Aufgrund steigender Wohnungspreise in den Großstädten suchen vor allem Familien nach billigeren Optionen im Umland. Die Landesbausparkasse (LBS) sieht hier einen neuen Trend. In einigen Großstädten wird sogar eine negative Wanderungsbilanz verzeichnet sowie zum Teil rückläufige Baugenehmigungen.

Langsame Umkehr

Während die Metropolen zwar weiterhin stark anwachsen, gab es laut Statistischem Bundesamt in einigen großen Städten erstmalig eine negative Wanderungsbilanz. Zu diesen Städten gehören München, Hamburg und Stuttgart. So gab es im Jahr 2016 sowohl in Hamburg als auch in Stuttgart etwa 1.000 mehr Menschen, die abgewandert als zugezogen sind. In München lag die Zahl sogar um einiges höher, dort waren es nämlich 4.500 Menschen. Die LBS rechnet damit, dass dieser Trend anhalten wird. Grund hierfür seien die teuren Wohnungspreise und das knappe Angebot an Wohnungen.

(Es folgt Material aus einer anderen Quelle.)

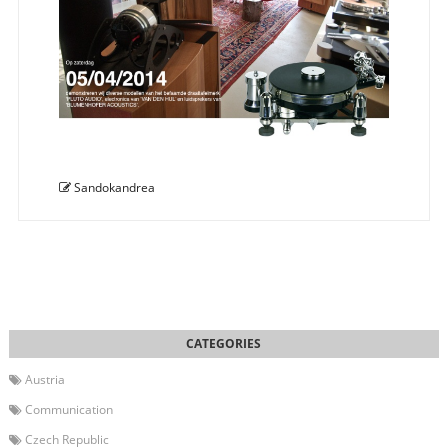
Sandokandrea
Austria
Communication
Czech Republic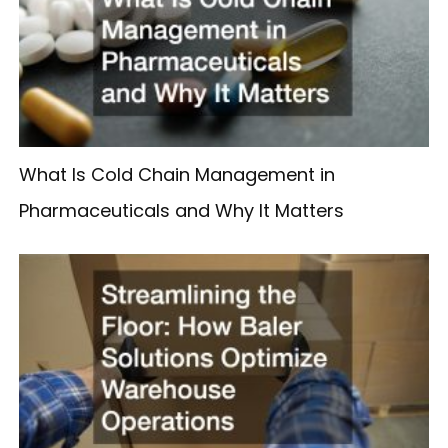
What Is Cold Chain Management in
Pharmaceuticals and Why It Matters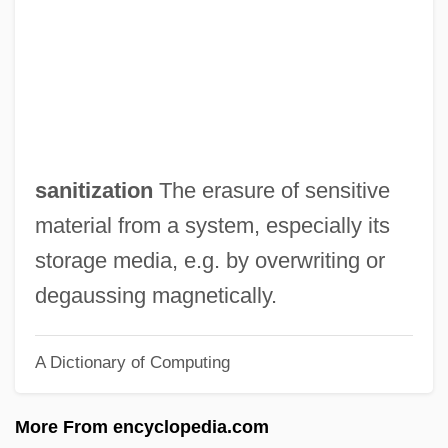
Sanitary Science
Sanitary Napkin
Sanitary Landfill
Sanitary Fairs
Sanitary Facilities
sanitization
The erasure of sensitive
Sanitary Commission, United States
material from a system, especially its
Sanitary Commission, U.S.
storage media, e.g. by overwriting or
Sanitary
degaussing magnetically.
Sanitarium
A Dictionary of Computing
Sanit.
Sanio, Karl Gustav
More From encyclopedia.com
Sanies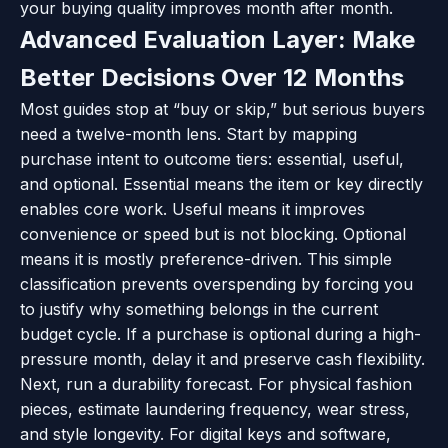
your buying quality improves month after month.
Advanced Evaluation Layer: Make
Better Decisions Over 12 Months
Most guides stop at “buy or skip,” but serious buyers
need a twelve-month lens. Start by mapping
purchase intent to outcome tiers: essential, useful,
and optional. Essential means the item or key directly
enables core work. Useful means it improves
convenience or speed but is not blocking. Optional
means it is mostly preference-driven. This simple
classification prevents overspending by forcing you
to justify why something belongs in the current
budget cycle. If a purchase is optional during a high-
pressure month, delay it and preserve cash flexibility.
Next, run a durability forecast. For physical fashion
pieces, estimate laundering frequency, wear stress,
and style longevity. For digital keys and software,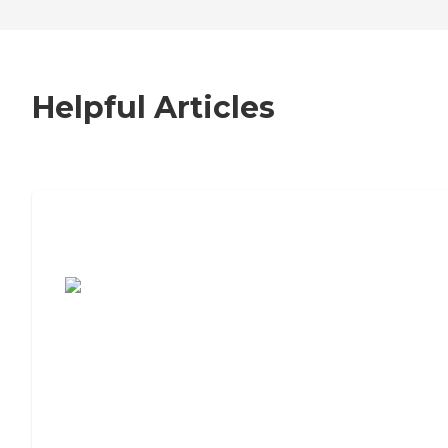
Helpful Articles
7 Steps to Finding the Perfect Senior
Living Community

Weniger Baugenehmigungen in fünf der größten Städten

Die Anzahl der Baugenehmigungen ist in Deutschland in den letzten beiden Jahren merklich gestiegen. Das Jahr 2016 verzeichnete sogar einen Höchststand seit dem Jahr 2000. Laut des Bundesinstituts für Bau-, Stadt- und Raumforschung (BBSR) gab es im vergangenen Jahr mehr als 340.000 Baugenehmigungen. Fünf der sieben größten deutschen Städte seien allerdings laut LBS von dieser Steigerung ausgenommen.

Die Anzahl der Baugenehmigungen sank zwischen 2014 und 2015 in den Städten wie folgt:

  • in München um 121
  • in Köln um 363
  • in Düsseldorf um 1.548
  • in Hamburg um 2.289

In Berlin gab es mit 3.089 Baugenehmigungen ein ordentliches Plus und auch in Stuttgart stieg die Zahl ganz leicht an (auf 119).

Dadurch, dass das BBSR im Umland eine überdurchschnittliche Steigerung der Baugenehmigungen wahrgenommen hat, schließt die LBS, dass der Trend besonders für Familien wieder zurück ins Umland geht.